Former South Dakota Senator Larry Pressler pops up on the op-ed page of the New York Times, decrying what he calls the "Technicality Generation." Pressler is reacting to the news that Connecticut Attorney General (and current Senate candidate) Richard Blumenthal dodged the Vietnam draft by seeking deferments and ultimately enlisting in the Marine Reserve. (Feel free to discuss differences with George W. Bush's service in the Air National Guard.)
Many of those who didn’t serve were helped by an inherently unfair draft. I don’t fault anyone for taking advantage of the law. Where I do find fault is among those who say they were avoiding the draft because they were idealistically opposed to the war — when, in fact, they mostly didn’t want to make the sacrifice [Larry Pressler, "The Technicality Generation," New York Times, 2010.05.18].
Stop right there. Didn't Larry sit in on any rhetoric classes at Oxford? When you say "in fact," you are generally expeced to present fact, not unsubstantiated assertion.
Pressler proceeds to indict a great swath of nameless, faceless targets. He asserts that "many" in his generation "cloaked themselves in idealism but deep down had to know that they were engaging in a charade." Had to know? Hmmm... speculating as to the mindset of the defendant... surely some prof at Harvard Law mentioned that's a bad strategy.
"This intellectual justification continues to this day," says Pressler, "only now these men are among our country’s leaders." Oh really? Which ones? Care to get specific?

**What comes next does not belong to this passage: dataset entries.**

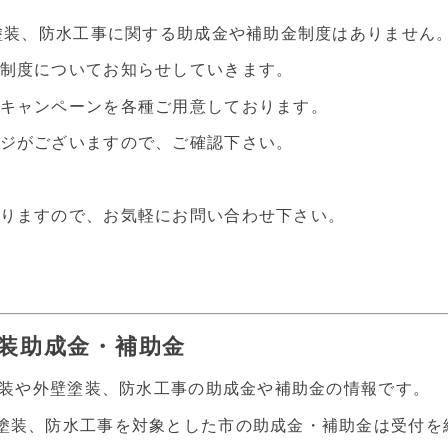
根塗装、防水工事に関する助成金や補助金制度はありません
制度についてお知らせしていきます。
キャンペーンを各種ご用意しております。
ジがございますので、ご確認下さい。
りますので、お気軽にお問い合わせ下さい。
塗装助成金・補助金
根塗装や外壁塗装、防水工事の助成金や補助金の情報です。
塗装、防水工事を対象とした市の助成金・補助金は受付を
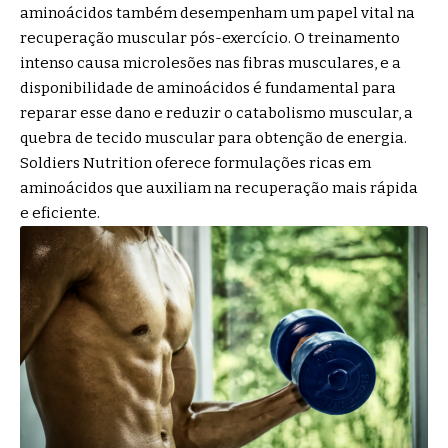
aminoácidos também desempenham um papel vital na
recuperação muscular pós-exercício. O treinamento
intenso causa microlesões nas fibras musculares, e a
disponibilidade de aminoácidos é fundamental para
reparar esse dano e reduzir o catabolismo muscular, a
quebra de tecido muscular para obtenção de energia.
Soldiers Nutrition oferece formulações ricas em
aminoácidos que auxiliam na recuperação mais rápida
e eficiente.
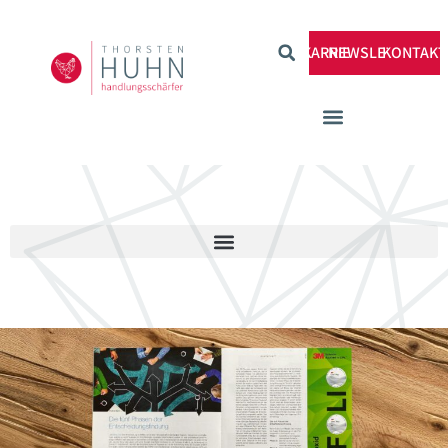
KARRIERE
NEWSLETTER
KONTAKT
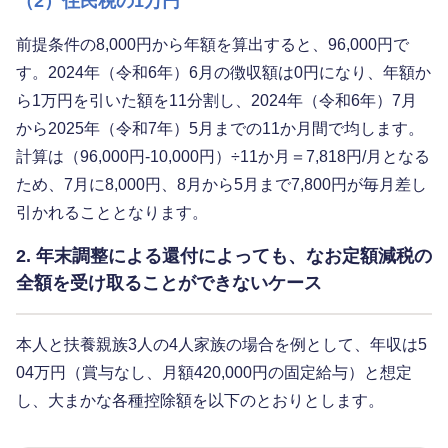
（2）住民税の1万円
前提条件の8,000円から年額を算出すると、96,000円で
す。2024年（令和6年）6月の徴収額は0円になり、年額か
ら1万円を引いた額を11分割し、2024年（令和6年）7月
から2025年（令和7年）5月までの11か月間で均します。
計算は（96,000円-10,000円）÷11か月＝7,818円/月となる
ため、7月に8,000円、8月から5月まで7,800円が毎月差し
引かれることとなります。
2. 年末調整による還付によっても、なお定額減税の
全額を受け取ることができないケース
本人と扶養親族3人の4人家族の場合を例として、年収は5
04万円（賞与なし、月額420,000円の固定給与）と想定
し、大まかな各種控除額を以下のとおりとします。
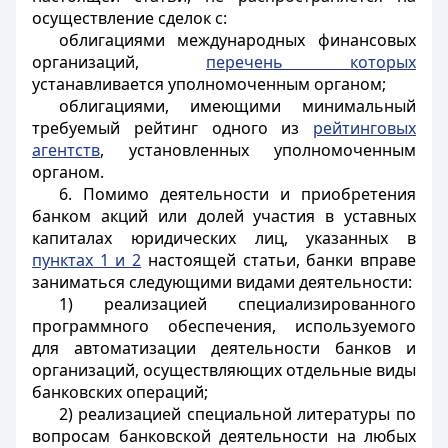
осуществление сделок с:
облигациями международных финансовых
организаций,
перечень которых
устанавливается уполномоченным органом;
облигациями, имеющими минимальный
требуемый рейтинг одного из
рейтинговых
агентств
, установленных уполномоченным
органом.
6. Помимо деятельности и приобретения
банком акций или долей участия в уставных
капиталах юридических лиц, указанных в
пунктах 1 и 2
настоящей статьи, банки вправе
заниматься следующими видами деятельности:
1) реализацией специализированного
программного обеспечения, используемого
для автоматизации деятельности банков и
организаций, осуществляющих отдельные виды
банковских операций;
2) реализацией специальной литературы по
вопросам банковской деятельности на любых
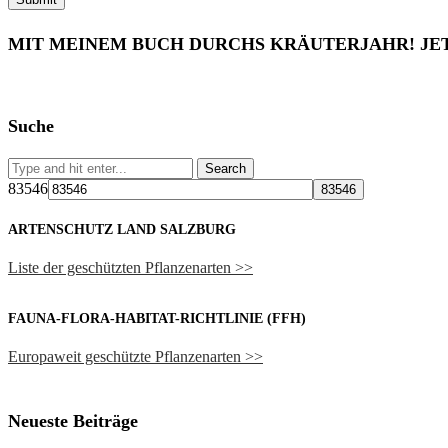
MIT MEINEM BUCH DURCHS KRÄUTERJAHR! JE
Suche
83546
ARTENSCHUTZ LAND SALZBURG
Liste der geschützten Pflanzenarten >>
FAUNA-FLORA-HABITAT-RICHTLINIE (FFH)
Europaweit geschützte Pflanzenarten >>
Neueste Beiträge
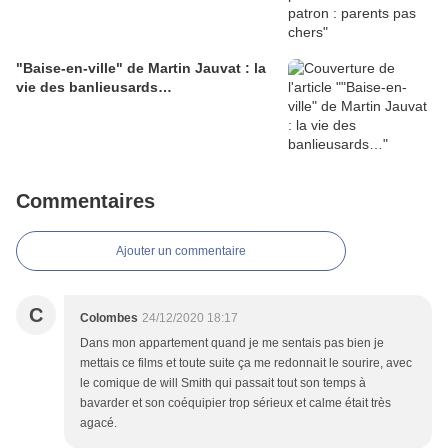
"Baise-en-ville" de Martin Jauvat : la
vie des banlieusards…
Commentaires
Ajouter un commentaire
C
Colombes
24/12/2020 18:17
Dans mon appartement quand je me sentais pas bien je
mettais ce films et toute suite ça me redonnait le sourire, avec
le comique de will Smith qui passait tout son temps à
bavarder et son coéquipier trop sérieux et calme était très
agacé.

Of course not. Pressler refers to private conversations where he was told "over and over" about the "deeply insidious thing" many of his classmates did. Many, too many... but never any specifics.
Pressler's vague assertions smell a bit of Gordon Howie's unsubstantiated claims about his budget independence. It sure sounds nice, but without any hard evidence, can we really buy it?